Page-level text extractions:

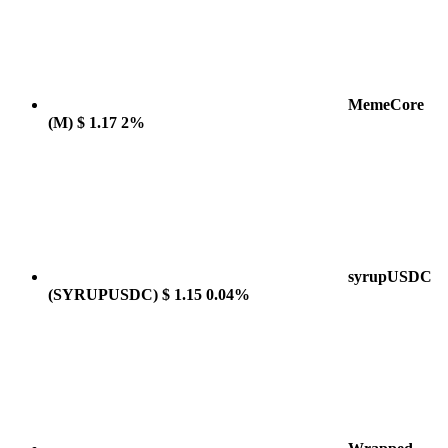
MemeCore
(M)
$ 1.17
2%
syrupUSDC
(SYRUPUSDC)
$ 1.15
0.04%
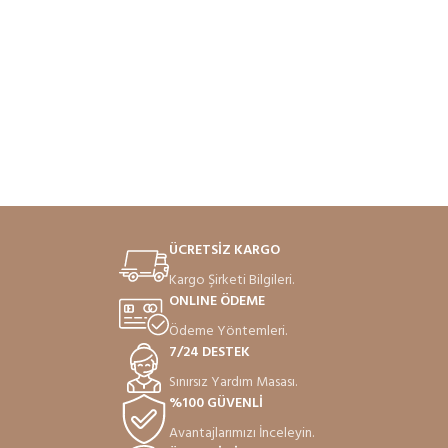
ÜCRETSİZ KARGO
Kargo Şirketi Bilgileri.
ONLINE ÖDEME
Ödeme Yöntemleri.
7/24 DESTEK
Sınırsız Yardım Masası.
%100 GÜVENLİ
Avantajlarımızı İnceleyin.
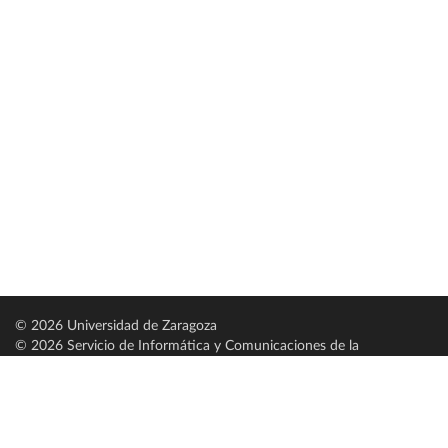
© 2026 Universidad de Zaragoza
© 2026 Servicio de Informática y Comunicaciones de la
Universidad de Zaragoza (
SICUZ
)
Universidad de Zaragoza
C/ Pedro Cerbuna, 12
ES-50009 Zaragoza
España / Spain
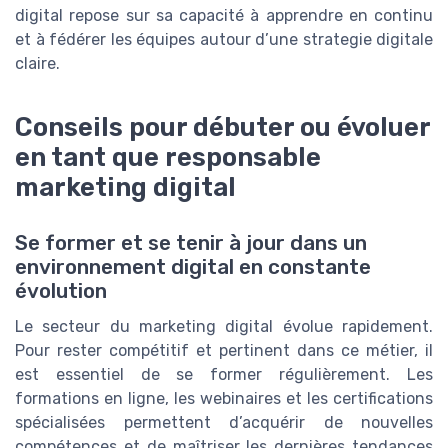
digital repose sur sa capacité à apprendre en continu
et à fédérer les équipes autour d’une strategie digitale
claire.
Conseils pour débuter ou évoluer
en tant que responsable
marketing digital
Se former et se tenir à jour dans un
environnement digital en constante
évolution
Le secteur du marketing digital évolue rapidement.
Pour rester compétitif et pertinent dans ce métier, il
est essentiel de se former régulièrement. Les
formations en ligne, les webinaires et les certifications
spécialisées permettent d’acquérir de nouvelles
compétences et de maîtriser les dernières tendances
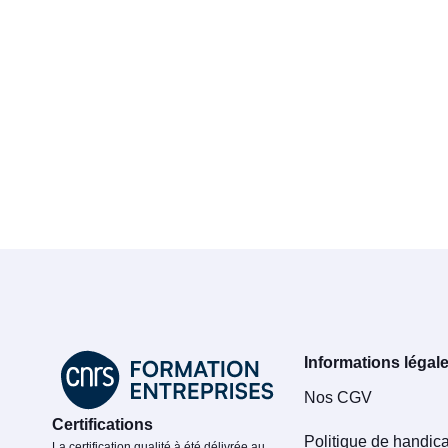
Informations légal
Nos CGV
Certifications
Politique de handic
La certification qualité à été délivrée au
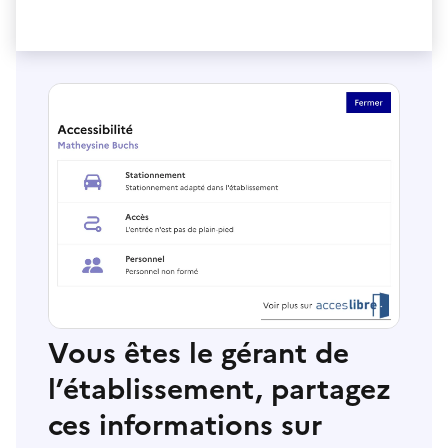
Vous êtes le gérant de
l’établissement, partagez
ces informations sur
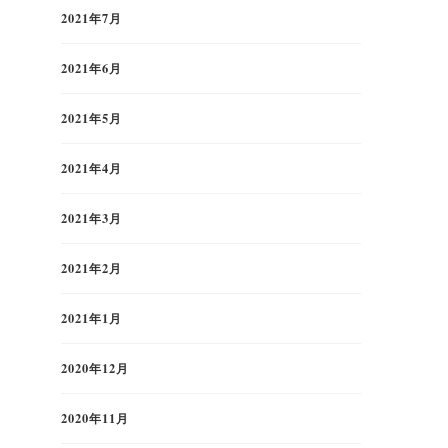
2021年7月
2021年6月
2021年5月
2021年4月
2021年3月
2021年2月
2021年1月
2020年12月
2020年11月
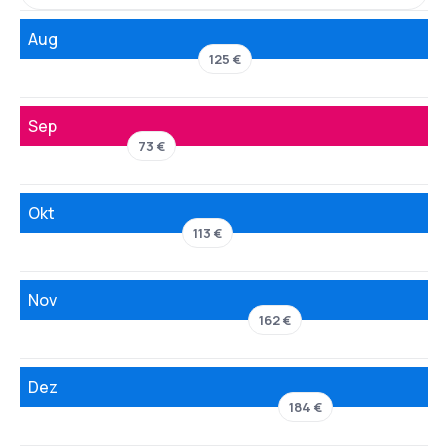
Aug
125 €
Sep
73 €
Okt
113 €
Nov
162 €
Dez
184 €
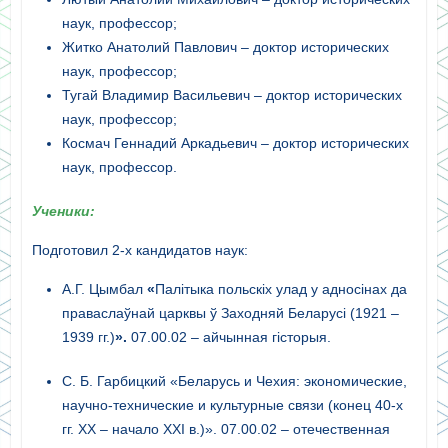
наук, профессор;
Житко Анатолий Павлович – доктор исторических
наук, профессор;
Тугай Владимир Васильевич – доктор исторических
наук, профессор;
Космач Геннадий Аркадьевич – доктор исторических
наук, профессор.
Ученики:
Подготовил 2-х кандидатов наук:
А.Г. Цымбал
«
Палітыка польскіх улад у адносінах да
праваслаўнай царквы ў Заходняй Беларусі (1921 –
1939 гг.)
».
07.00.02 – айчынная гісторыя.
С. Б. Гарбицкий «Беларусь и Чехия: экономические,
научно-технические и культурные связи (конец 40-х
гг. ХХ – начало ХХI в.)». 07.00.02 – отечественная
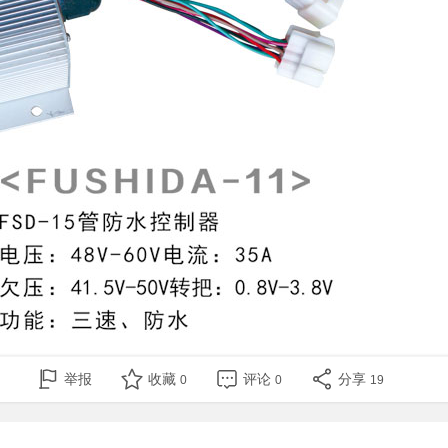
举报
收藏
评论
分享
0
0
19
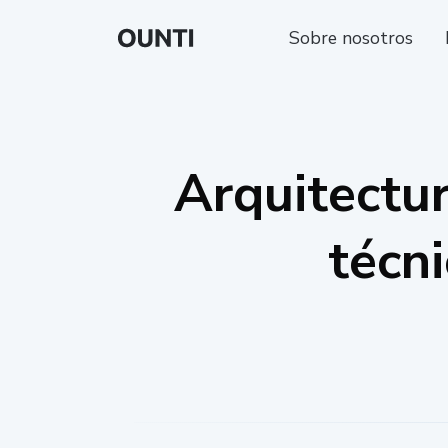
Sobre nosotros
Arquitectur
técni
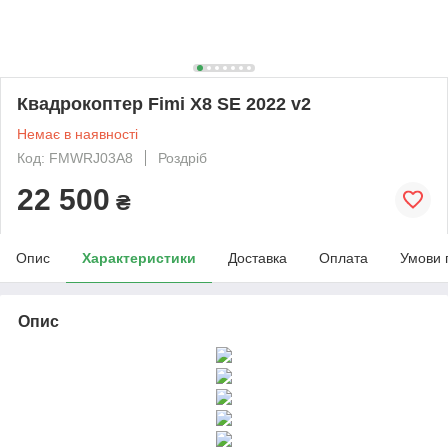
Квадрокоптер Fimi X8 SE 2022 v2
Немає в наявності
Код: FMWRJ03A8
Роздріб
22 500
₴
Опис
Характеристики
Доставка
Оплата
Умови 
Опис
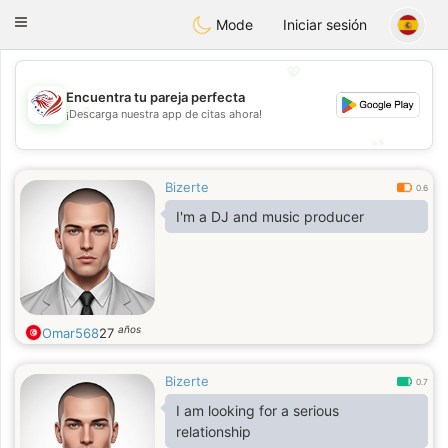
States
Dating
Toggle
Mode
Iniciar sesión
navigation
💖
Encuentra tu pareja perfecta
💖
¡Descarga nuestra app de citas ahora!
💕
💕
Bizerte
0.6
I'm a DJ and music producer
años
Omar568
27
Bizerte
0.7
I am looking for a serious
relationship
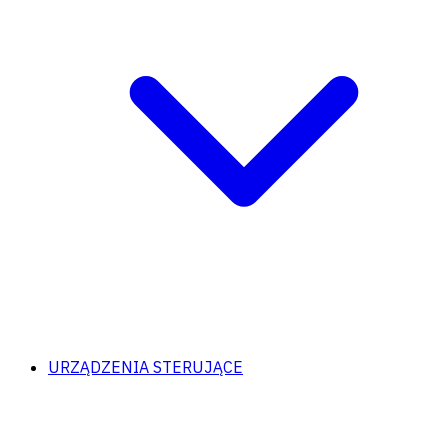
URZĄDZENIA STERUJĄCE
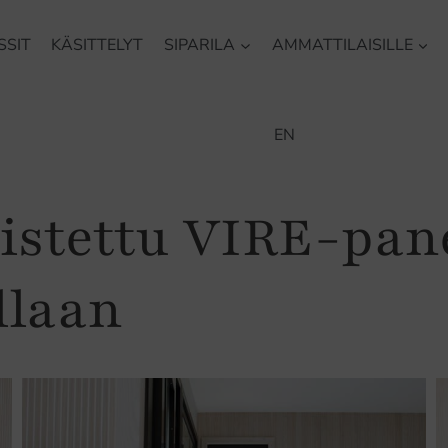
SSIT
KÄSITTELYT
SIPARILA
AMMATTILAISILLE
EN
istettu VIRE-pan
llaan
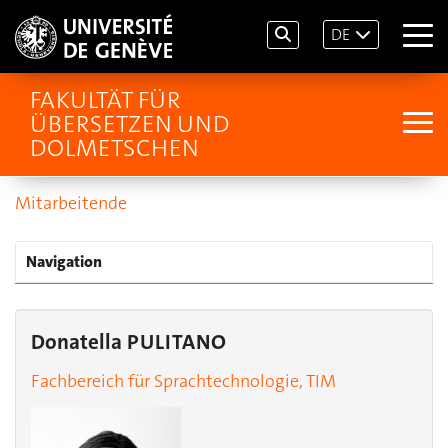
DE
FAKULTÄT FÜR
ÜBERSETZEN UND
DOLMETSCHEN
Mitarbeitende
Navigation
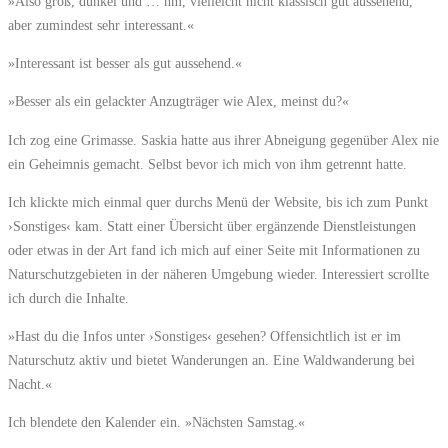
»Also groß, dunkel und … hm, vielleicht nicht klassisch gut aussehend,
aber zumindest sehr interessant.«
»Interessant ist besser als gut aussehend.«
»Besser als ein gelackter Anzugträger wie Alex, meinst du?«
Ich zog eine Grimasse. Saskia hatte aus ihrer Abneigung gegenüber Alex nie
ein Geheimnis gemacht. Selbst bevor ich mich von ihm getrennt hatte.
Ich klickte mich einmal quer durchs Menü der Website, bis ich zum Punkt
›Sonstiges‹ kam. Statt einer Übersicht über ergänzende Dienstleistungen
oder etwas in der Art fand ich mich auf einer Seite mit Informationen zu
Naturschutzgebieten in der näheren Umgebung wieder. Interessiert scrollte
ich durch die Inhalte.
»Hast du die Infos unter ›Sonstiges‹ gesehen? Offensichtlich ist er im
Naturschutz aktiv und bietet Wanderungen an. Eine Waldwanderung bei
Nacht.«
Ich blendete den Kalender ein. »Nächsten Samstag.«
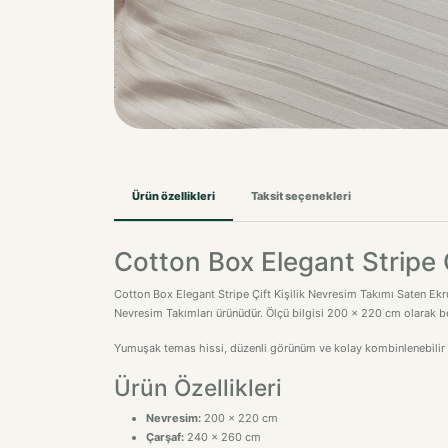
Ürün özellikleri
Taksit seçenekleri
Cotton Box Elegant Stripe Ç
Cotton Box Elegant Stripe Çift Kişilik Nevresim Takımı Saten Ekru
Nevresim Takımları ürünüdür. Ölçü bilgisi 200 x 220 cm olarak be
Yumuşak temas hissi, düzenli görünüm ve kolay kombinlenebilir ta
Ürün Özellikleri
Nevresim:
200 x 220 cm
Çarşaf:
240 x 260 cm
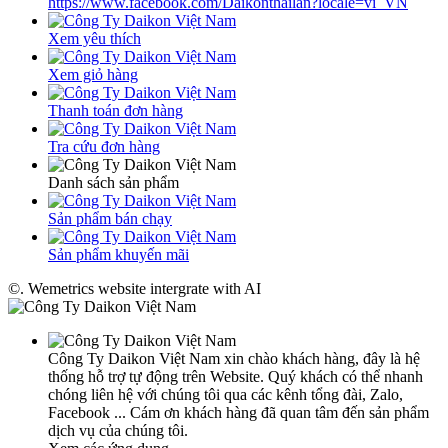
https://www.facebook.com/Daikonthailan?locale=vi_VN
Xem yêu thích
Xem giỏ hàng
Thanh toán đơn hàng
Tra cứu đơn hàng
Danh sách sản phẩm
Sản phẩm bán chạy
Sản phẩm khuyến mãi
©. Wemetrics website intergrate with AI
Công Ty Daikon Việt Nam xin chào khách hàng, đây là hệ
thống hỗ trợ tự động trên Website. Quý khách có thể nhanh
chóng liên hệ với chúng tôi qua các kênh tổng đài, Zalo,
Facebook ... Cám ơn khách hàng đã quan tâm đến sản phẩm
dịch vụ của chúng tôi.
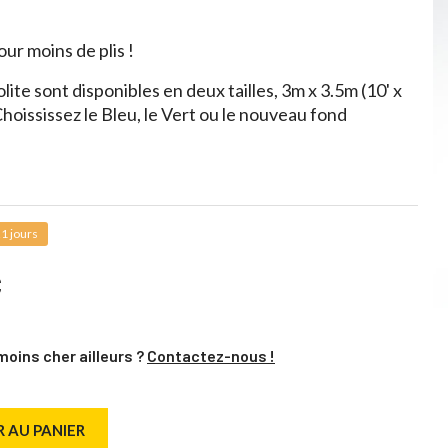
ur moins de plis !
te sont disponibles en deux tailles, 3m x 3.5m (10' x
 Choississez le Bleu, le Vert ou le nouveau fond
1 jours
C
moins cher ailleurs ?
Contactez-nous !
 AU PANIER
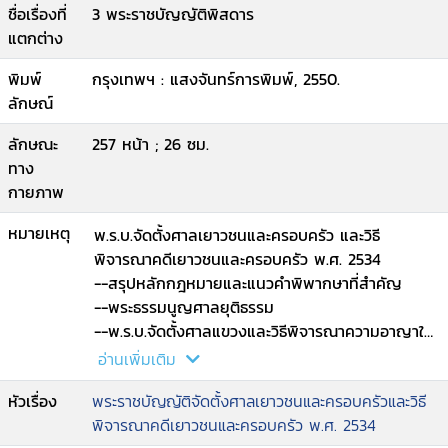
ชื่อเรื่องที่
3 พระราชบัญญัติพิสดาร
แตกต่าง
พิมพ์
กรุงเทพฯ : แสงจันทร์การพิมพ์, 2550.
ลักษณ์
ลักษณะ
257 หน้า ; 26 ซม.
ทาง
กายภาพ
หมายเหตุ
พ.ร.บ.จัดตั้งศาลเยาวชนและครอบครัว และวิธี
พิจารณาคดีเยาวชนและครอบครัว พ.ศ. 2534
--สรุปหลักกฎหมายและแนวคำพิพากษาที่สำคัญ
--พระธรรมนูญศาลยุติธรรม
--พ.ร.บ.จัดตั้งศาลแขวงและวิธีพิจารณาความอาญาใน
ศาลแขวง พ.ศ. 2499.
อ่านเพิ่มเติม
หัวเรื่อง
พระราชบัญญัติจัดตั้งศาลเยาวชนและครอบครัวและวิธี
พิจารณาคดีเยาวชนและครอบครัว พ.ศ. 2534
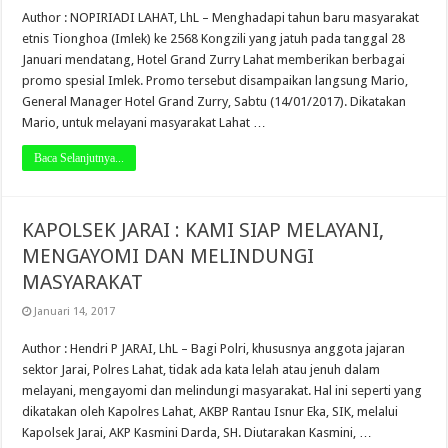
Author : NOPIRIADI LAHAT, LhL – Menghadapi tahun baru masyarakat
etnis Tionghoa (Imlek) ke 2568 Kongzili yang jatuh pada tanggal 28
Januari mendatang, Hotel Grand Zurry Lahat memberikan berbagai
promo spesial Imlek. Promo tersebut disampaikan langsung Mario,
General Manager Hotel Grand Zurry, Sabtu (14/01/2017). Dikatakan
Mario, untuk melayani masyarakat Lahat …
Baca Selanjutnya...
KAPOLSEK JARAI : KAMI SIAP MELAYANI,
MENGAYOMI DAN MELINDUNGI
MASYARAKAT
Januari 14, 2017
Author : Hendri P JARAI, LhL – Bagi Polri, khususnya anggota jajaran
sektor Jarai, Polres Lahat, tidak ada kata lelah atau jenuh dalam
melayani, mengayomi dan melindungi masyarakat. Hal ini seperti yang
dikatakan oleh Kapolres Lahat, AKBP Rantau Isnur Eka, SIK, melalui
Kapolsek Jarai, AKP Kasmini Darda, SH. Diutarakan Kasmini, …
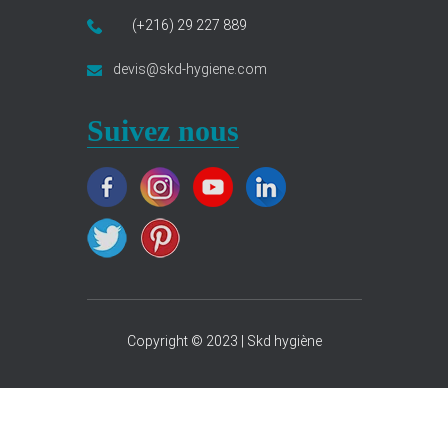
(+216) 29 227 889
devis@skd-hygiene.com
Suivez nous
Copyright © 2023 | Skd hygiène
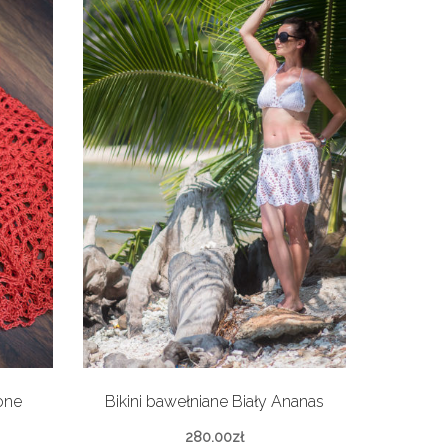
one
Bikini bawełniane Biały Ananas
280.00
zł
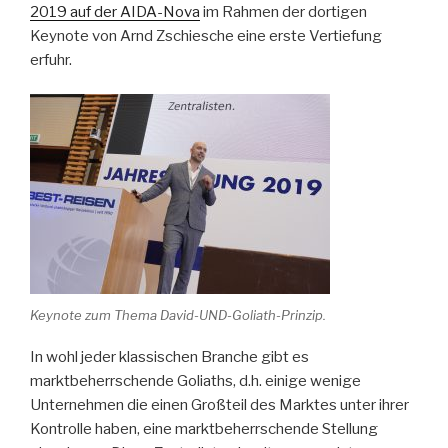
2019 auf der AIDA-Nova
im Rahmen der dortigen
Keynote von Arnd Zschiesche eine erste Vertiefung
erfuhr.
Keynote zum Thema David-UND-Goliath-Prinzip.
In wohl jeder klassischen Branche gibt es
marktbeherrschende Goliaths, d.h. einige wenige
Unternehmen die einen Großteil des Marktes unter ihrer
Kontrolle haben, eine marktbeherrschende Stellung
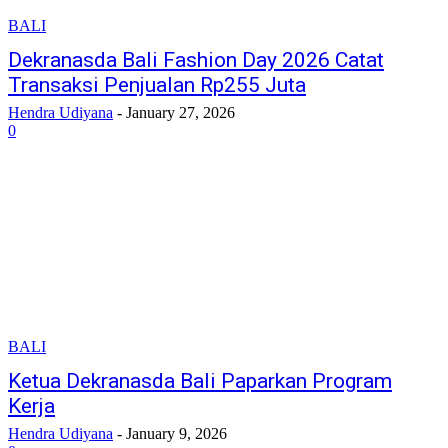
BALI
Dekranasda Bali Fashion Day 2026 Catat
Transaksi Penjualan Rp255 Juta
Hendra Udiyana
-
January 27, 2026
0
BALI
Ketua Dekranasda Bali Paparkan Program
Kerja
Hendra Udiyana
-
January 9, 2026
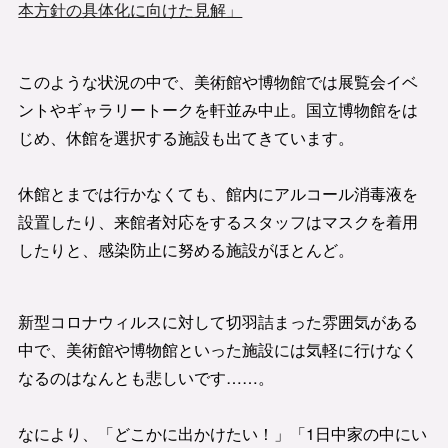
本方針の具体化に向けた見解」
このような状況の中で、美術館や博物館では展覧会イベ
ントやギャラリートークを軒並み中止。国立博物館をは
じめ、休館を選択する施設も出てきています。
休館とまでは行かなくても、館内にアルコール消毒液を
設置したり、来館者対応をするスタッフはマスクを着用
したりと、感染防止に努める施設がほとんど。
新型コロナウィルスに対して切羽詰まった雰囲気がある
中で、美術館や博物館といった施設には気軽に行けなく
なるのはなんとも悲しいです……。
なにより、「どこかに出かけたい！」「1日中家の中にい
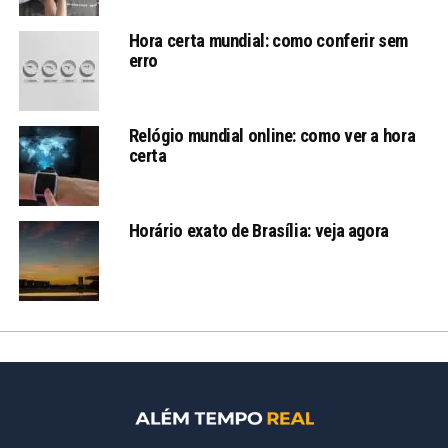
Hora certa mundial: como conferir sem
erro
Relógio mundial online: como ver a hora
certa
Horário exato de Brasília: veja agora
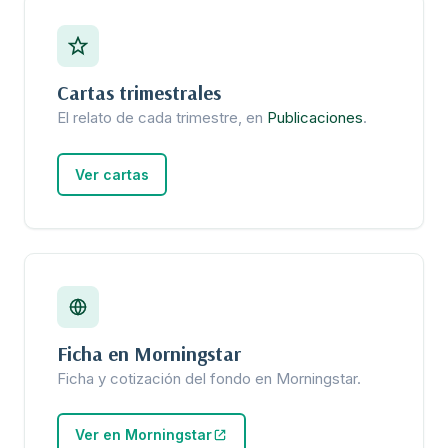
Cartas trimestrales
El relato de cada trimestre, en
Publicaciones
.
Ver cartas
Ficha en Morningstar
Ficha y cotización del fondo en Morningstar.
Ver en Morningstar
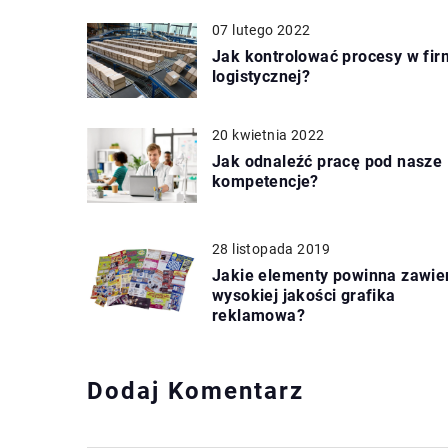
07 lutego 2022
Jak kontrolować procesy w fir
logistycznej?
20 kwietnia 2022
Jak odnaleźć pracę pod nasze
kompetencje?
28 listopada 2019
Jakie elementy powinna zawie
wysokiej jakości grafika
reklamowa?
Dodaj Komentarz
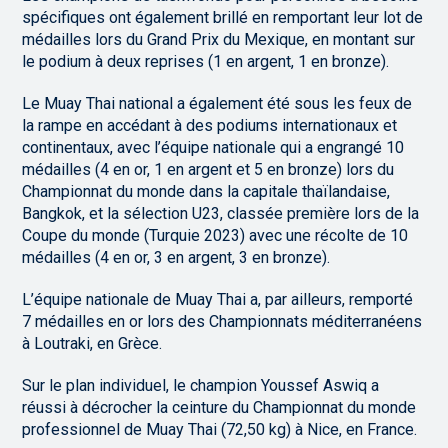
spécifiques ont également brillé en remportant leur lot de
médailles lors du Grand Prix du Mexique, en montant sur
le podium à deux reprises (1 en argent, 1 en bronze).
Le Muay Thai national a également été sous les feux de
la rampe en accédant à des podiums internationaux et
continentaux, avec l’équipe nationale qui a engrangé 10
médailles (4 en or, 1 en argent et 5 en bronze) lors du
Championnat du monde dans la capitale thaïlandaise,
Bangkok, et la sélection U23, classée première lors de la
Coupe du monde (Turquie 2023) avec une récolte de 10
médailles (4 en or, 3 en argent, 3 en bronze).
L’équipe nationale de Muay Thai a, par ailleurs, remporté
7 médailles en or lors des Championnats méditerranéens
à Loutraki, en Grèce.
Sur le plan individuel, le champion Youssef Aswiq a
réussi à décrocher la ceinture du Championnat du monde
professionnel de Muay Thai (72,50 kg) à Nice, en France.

* _Problem details_: Among the lines above, some may hold the string "Januari". State how many, giving the number alone.

* _Final answer_: 2